Records to use START

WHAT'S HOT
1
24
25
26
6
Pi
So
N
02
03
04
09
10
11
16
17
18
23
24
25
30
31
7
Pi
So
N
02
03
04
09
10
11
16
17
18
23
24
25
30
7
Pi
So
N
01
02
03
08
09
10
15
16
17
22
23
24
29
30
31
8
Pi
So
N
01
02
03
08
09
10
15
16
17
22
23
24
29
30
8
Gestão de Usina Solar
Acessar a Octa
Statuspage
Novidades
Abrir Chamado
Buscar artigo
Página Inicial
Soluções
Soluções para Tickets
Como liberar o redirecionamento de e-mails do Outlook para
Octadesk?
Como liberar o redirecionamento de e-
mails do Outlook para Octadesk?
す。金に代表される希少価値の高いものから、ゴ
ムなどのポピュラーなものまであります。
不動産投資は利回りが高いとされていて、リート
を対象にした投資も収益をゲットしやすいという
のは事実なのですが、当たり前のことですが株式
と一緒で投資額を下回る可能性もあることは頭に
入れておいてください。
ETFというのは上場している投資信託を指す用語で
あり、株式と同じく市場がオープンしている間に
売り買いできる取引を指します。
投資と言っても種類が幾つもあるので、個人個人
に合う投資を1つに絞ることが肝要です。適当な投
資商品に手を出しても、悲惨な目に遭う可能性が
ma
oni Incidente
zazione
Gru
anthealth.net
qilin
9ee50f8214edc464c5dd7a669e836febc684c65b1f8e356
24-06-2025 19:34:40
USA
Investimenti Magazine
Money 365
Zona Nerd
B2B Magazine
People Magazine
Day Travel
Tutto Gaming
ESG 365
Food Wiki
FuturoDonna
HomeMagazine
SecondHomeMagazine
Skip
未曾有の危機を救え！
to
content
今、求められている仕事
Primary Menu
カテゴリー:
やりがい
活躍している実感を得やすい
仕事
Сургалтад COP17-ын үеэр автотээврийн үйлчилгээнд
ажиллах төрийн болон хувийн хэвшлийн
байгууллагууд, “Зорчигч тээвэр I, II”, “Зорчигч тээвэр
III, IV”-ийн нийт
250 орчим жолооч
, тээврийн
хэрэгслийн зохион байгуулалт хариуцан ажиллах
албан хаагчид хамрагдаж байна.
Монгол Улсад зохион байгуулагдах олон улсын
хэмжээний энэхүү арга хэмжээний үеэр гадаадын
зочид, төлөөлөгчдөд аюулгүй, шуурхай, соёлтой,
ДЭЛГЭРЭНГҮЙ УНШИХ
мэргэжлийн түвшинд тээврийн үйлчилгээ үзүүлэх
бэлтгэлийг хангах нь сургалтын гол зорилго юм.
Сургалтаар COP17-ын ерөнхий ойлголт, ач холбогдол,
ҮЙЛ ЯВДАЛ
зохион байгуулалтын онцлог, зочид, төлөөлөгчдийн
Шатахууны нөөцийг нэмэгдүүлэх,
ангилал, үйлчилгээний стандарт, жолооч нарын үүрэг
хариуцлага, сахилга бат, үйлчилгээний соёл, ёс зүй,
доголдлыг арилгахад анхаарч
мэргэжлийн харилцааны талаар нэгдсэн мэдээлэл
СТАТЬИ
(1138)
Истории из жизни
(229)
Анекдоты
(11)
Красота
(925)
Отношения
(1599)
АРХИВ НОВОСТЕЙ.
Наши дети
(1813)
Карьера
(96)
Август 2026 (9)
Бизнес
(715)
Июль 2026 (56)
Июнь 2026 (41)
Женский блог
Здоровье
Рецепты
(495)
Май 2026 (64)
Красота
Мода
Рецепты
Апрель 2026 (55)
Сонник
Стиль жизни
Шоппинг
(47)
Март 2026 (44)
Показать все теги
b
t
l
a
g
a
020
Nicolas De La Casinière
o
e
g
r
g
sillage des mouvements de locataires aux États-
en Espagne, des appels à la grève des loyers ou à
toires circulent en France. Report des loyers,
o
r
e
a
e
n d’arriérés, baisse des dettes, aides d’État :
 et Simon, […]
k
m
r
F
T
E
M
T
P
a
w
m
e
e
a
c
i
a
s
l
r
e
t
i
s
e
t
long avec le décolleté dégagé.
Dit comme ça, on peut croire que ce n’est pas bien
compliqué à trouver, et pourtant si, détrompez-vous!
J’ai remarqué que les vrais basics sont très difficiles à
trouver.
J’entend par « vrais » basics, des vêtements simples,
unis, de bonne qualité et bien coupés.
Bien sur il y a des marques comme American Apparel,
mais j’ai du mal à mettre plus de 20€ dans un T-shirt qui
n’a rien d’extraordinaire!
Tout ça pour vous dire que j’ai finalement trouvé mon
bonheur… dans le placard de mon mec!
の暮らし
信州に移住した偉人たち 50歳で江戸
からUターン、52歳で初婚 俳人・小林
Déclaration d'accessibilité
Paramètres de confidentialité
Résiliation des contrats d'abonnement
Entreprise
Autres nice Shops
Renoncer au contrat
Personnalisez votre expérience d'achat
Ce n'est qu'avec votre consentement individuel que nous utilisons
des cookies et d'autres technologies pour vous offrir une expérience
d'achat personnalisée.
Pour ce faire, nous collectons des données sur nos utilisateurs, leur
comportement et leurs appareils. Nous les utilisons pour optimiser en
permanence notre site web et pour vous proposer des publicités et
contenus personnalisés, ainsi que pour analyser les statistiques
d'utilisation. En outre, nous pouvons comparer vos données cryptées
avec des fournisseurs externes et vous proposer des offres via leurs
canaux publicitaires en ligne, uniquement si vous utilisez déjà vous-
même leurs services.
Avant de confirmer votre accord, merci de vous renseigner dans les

Records to use END

* **Assignment**:
When a line in the records holds the string "comme", copy that line.

* **Solution for this task**:
Dit comme ça, on peut croire que ce n’est pas bien
Bien sur il y a des marques comme American Apparel,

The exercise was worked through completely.